| HN Mirror

Y	Hacker News new \| ask \| show \| jobs


	by ivanprado 5220 days ago
	Hi, I'm one of the developers of Pangool. The idea of Pangool is not to be yet another higher level API on top of Hadoop but rather to pose a replacement for the low-level Hadoop Java MapReduce API. Pangool has the same performance and flexibility than that of the Java MapReduce API although it makes several things a lot easier and convenient. There is no tradeoff, just advantages. There will be cases where you'd want to use Pig or Cascading. There will be some other cases where you'd want the flexibility and efficiency of MapReduce. For those cases we conceived Pangool. Nowadays only very advanced Hadoop users could write efficiently-performing MapReduce Jobs. Pangool hides all the advanced boilerplate code needed for writing highly efficient MapReduce jobs, making things like secondary sorting or reduce-side joins extremely easy.

2 comments

haberman 5220 days ago

> There is no tradeoff, just advantages.

Though I don't have deep expertise in Hadoop, I find this claim highly suspect. High-level APIs achieve user-friendliness by making decisions/assumptions about the way a lower-level API will be used. I would be very surprised if there was no use case for which your API does impose a trade-off vs. the low-level Hadoop API.

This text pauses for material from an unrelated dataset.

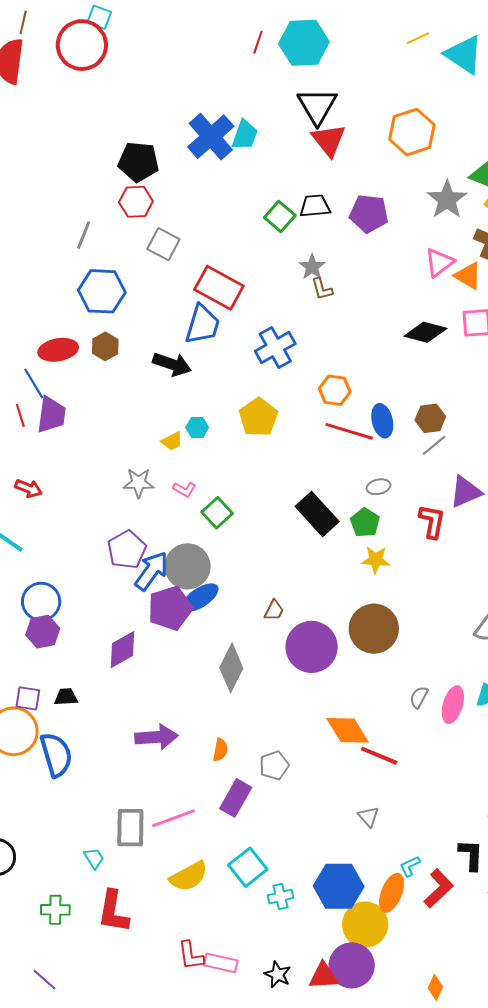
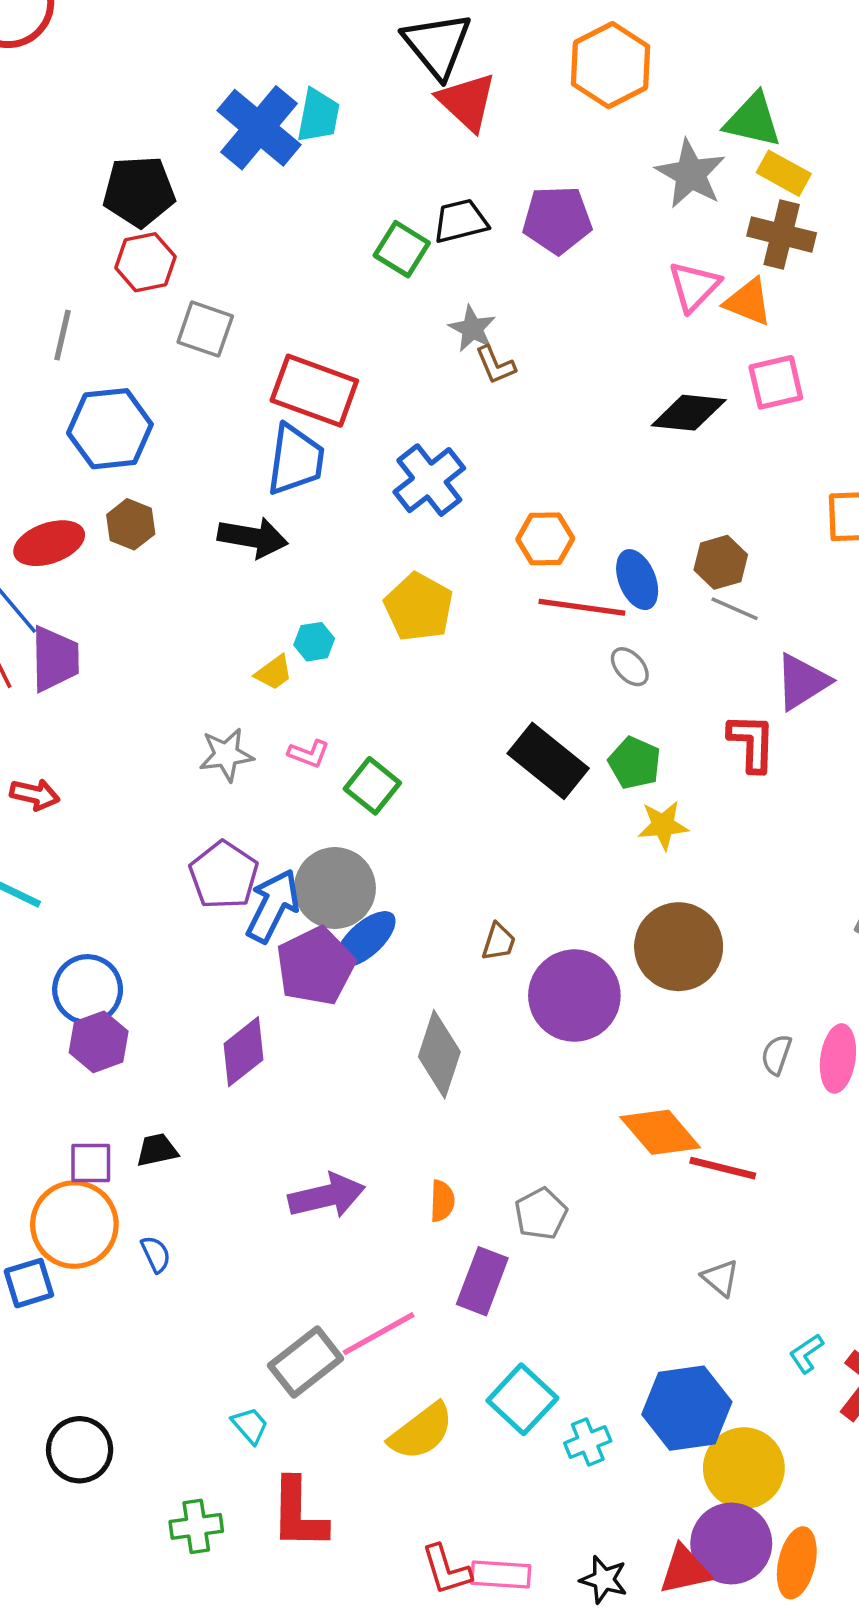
gray line: (434, 445) -> (735, 609), turned 72
gray ellipse: (379, 487) -> (630, 667), moved, turned 70
blue semicircle: (56, 755) -> (156, 1254), size x0.5
gray rectangle: (130, 828) -> (306, 1362), turned 60
orange ellipse: (392, 893) -> (797, 1563), moved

I feel much more confident using a high-level API if its author is up-front about what assumptions it's making. If the claim is that there is no trade-off vs. the low-level API, I generally conclude that the author doesn't understand the problem space well enough to know what those trade-offs are.

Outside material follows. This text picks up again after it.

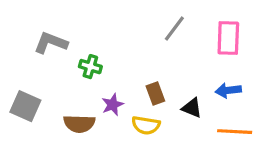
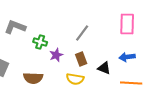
gray line: (174, 29) -> (82, 33), moved
purple star: (113, 105) -> (56, 55), moved

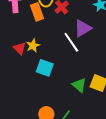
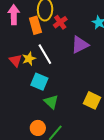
white line: (71, 42) -> (45, 54), moved
green triangle: (79, 85) -> (51, 102), moved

I could be wrong, but this is my bias/experience.

link

ferrerabertran 5220 days ago

Hi haberman, I'm one of the developers of Pangool. Let me try to clarify why we stated that. I understand it may sound aggresive.

Pangool is based on an extension of the MapReduce model we suggest and call "Tuple MapReduce". This is explained in detail in this post: http://www.datasalt.com/2012/02/tuple-mapreduce-beyond-the-c...

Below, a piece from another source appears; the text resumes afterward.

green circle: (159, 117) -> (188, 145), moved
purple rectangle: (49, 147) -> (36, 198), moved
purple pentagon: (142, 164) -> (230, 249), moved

What this means is that in Pangool, if you worked with 2-sized Tuples, you would be able to do exactly the same that you do now with Java MapReduce - That includes custom RawComparators and arbitrary business logic in any place of the MapReduce chain (Mapper, Combiner, Reducer). Using n-sized Tuples together with Pangool's group & sort by, reduce-side join API will only mean less code, easier code at no loss of performance or flexibility.

Realize that Pangool is still a MapReduce API so it doesn't add any level of abstraction.

We designed Pangool with the aim of offering it as a replacement of the current MapReduce API. Therefore we are not labelling it as a "higher-level API" but as comparable low-level API.

On the other hand we are also benchmarking Pangool to show it doesn't impose a performance overhead: http://pangool.net/benchmark.html

link

haberman 5220 days ago

It sounds like you are implementing an in-memory data structure (Tuple) and serialization of that data structure on top of the raw strings provided by the Hadoop API. While I can believe that the overall overhead of this would be small in many cases, you would observe it most severely in cases where your data was natively key/value pairs of very short strings, or where you had lots of tuples with very short payloads. Do any of your performance tests cover this case? I would expect Pangool to display more than negligible CPU and memory overhead in this case.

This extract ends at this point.